Les réclamations proposées par les fabricants de bijoux frigorifiques proposeraient des prix pour la bière
On ne peut pas faire le lien évident entre l'alimentation animale et le brassage de la bière, mais chaque année, les brasseurs nationaux fournissent des millions de tonnes d'aliments pour animaux à faible ou sans frais aux agriculteurs sous forme de grains épuisés. Mais une mise à jour de règle proposée par la Food and Drug Administration peut rendre plus difficile pour les brasseurs et les agriculteurs de poursuivre cette relation.
Pour chaque gallon de bière produite, il reste environ 1 livre de grain usé. Bien qu'il existe de nombreuses autres utilisations pour elle, ce produit de qualité alimentaire n'est plus d'aucune utilité pour le brasseur.
En vertu des règlements actuels de la FDA, les brasseurs et les distillateurs sont exemptés de la documentation et des exigences de suivi que les autres fournisseurs d'aliments pour animaux doivent suivre. Ainsi, les fabricants de bière peuvent facilement décharger les choses sur les éleveurs toujours à la recherche d'un moyen peu coûteux de garder leurs animaux nourris.
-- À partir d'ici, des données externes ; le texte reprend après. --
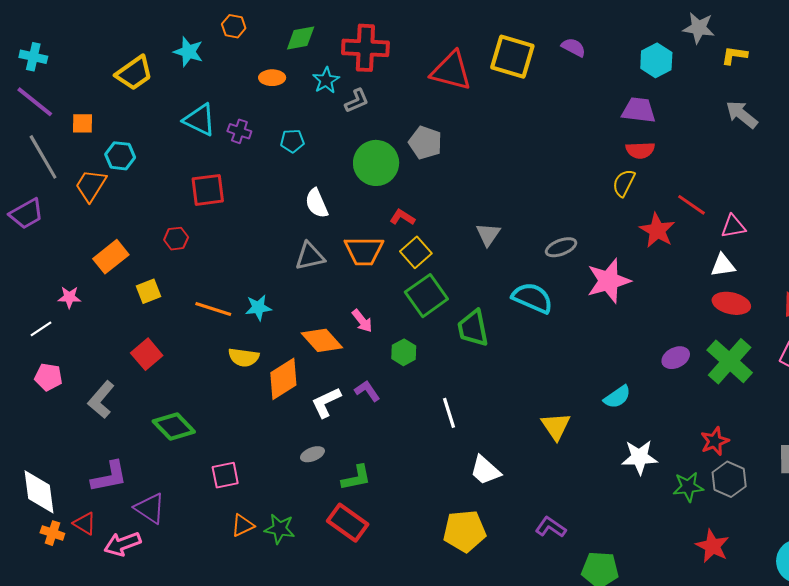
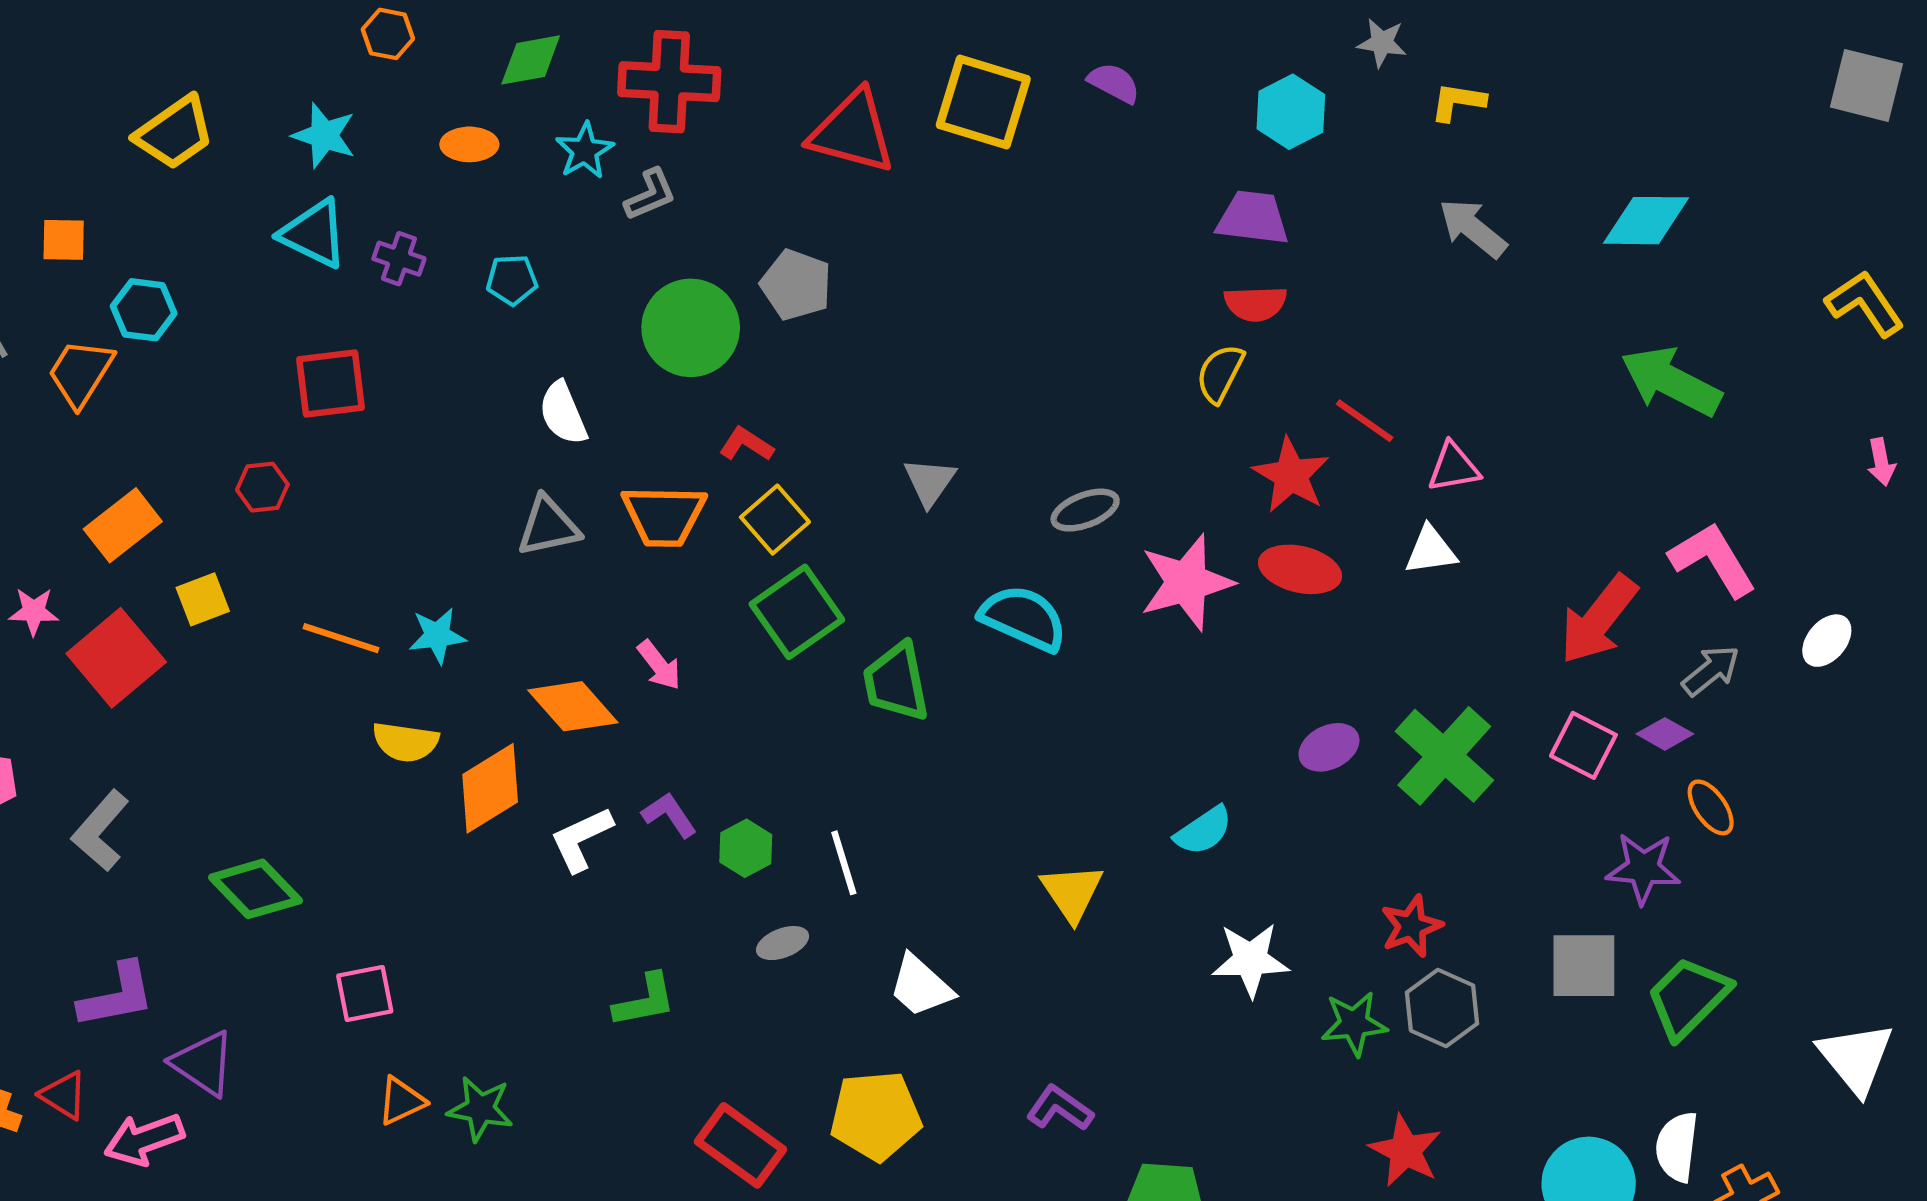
gray star: (699, 28) -> (1382, 43), size x0.7
cyan star: (188, 52) -> (324, 135), moved
red ellipse: (731, 303) -> (1300, 569), moved
green hexagon: (404, 352) -> (746, 848), moved
red square: (147, 354) -> (116, 658), moved, size x1.4
gray ellipse: (312, 454) -> (783, 943), moved
red rectangle: (348, 523) -> (741, 1145), moved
Le changement de règle proposé, entre autres choses, atténuerait cette exemption, obligeant les brasseurs à tenir des registres complets de leur grain usé et éventuellement à entreprendre de nouvelles procédures de séchage et d'emballage.
L'objectif est de réduire le risque d'intoxication alimentaire par l'alimentation animale. Si une éclosion se produisait parmi la population animale d'une ferme, les dossiers aideraient les enquêteurs à repérer et à identifier d'éventuelles sources. Cependant, la FDA admet qu'elle ne connaît aucun cas où le grain usé d'un brasseur a été lié à une telle contamination.
Certains brasseurs disent que les nouvelles règles mettraient trop de fardeau, financier et logistique, sur les fabricants de bière.
"Ce serait coût prohibitif", le vice-président des opérations de brasserie à Widmer Brothers dans l'Oregon dit l'Oregonian. «La plupart des brasseurs devraient mettre ces matériaux dans une décharge.
Si les brasseurs sont obligés de sécher et de remballer le grain usé avant de vendre ou de donner aux agriculteurs, il estime qu'il pourrait coûter jusqu'à 13 millions de dollars par brasserie juste pour mettre à jour leurs installations.
L'Institut de la bière affirme que les agriculteurs reçoivent environ 90% des près de 3 millions de tonnes de céréales usées produites chaque année. Mais c'est plus une question de commodité mutuelle que de gagner de l'argent. Les brasseurs sont disposés à le laisser aller à bon marché juste pour sauver la dépense d'avoir à stocker ou disposer de lui, et les fermiers sont plus qu'heureux de le servir jusqu'à leurs animaux.
«C'est une de ces rares choses qui a été gagnant pour les éleveurs et l'industrie des boissons», explique le directeur de l'Oregon Dairy Farmers Association à l'Oregonian.
Dans la foulée de la réaction inattendue à la proposition, la FDA dit qu'il va ouvrir la règle aux commentaires encore cet été et ensuite réviser la proposition en conséquence; Cela peut ou non signifier la poursuite de l'exemption pour les brasseurs.